--- WHAT NEEDS TO BE DONE ---
Count up the lines below containing the word "больше", and give the result with no other words.

(Stored dataset items)
-.-.-

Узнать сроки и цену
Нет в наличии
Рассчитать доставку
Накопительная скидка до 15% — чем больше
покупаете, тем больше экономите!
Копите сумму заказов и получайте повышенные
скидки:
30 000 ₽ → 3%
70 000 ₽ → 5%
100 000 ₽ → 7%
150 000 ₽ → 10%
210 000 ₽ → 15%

-.-.-

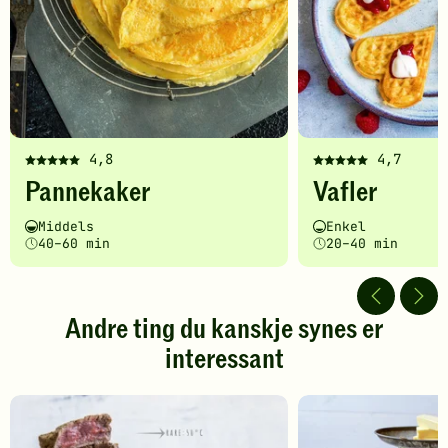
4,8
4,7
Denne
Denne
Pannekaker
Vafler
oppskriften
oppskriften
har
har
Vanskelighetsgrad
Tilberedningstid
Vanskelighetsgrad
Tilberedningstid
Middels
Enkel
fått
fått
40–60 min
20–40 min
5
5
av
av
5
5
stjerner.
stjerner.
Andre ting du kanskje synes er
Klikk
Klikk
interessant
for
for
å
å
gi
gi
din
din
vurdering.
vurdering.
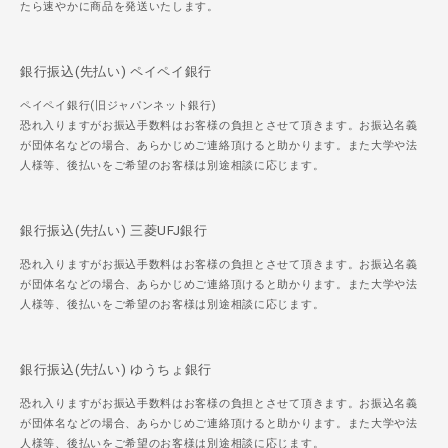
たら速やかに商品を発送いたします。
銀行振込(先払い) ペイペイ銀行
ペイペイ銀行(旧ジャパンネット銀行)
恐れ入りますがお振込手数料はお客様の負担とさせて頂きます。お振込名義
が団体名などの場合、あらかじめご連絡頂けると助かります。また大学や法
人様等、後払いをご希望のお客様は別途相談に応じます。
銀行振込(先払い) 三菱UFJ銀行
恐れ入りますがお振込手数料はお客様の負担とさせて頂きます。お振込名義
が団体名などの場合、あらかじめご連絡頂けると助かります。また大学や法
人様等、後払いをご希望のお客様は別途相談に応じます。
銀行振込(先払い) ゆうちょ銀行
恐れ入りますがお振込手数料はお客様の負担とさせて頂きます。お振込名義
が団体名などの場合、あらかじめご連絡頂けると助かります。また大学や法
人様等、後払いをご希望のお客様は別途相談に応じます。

-.-.-

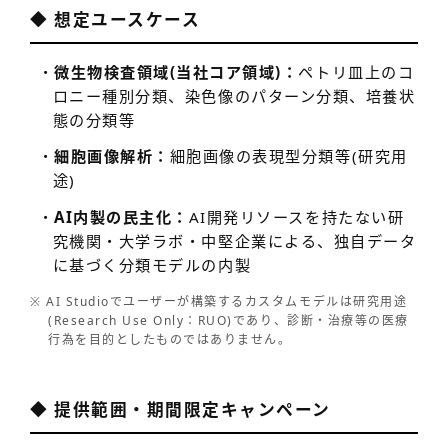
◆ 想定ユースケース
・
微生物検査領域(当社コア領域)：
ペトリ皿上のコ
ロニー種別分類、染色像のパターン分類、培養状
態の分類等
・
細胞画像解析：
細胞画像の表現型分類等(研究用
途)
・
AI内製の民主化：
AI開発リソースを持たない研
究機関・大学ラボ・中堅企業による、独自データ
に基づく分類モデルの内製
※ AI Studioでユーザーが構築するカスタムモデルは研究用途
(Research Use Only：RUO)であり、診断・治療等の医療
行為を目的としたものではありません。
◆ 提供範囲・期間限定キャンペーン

-.-.-

--- WRITTEN RESPONSE ---
2